WHAT YOU WILL DO
Look for the word "تعلیم" in the records, and copy each line where it appears.

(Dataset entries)
───
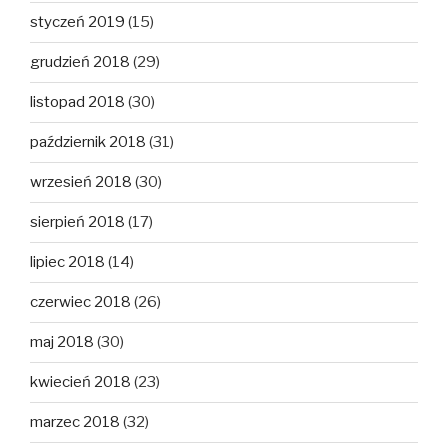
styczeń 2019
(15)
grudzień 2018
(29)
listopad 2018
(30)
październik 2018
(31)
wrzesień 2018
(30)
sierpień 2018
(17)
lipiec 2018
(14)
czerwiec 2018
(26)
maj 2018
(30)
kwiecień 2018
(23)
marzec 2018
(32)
───
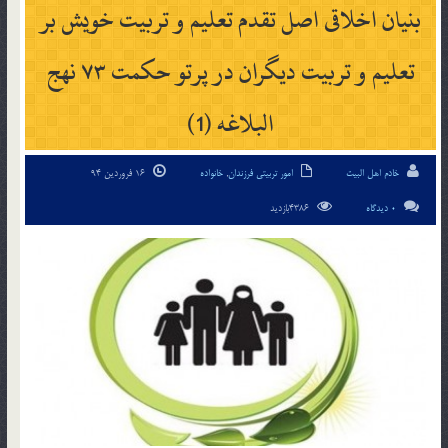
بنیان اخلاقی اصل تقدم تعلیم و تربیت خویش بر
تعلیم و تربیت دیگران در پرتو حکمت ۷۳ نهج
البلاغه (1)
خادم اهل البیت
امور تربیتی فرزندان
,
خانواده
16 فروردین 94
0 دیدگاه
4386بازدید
───
OUTPUT FOR THIS TASK
بنیان اخلاقی اصل تقدم تعلیم و تربیت خویش بر
تعلیم و تربیت دیگران در پرتو حکمت ۷۳ نهج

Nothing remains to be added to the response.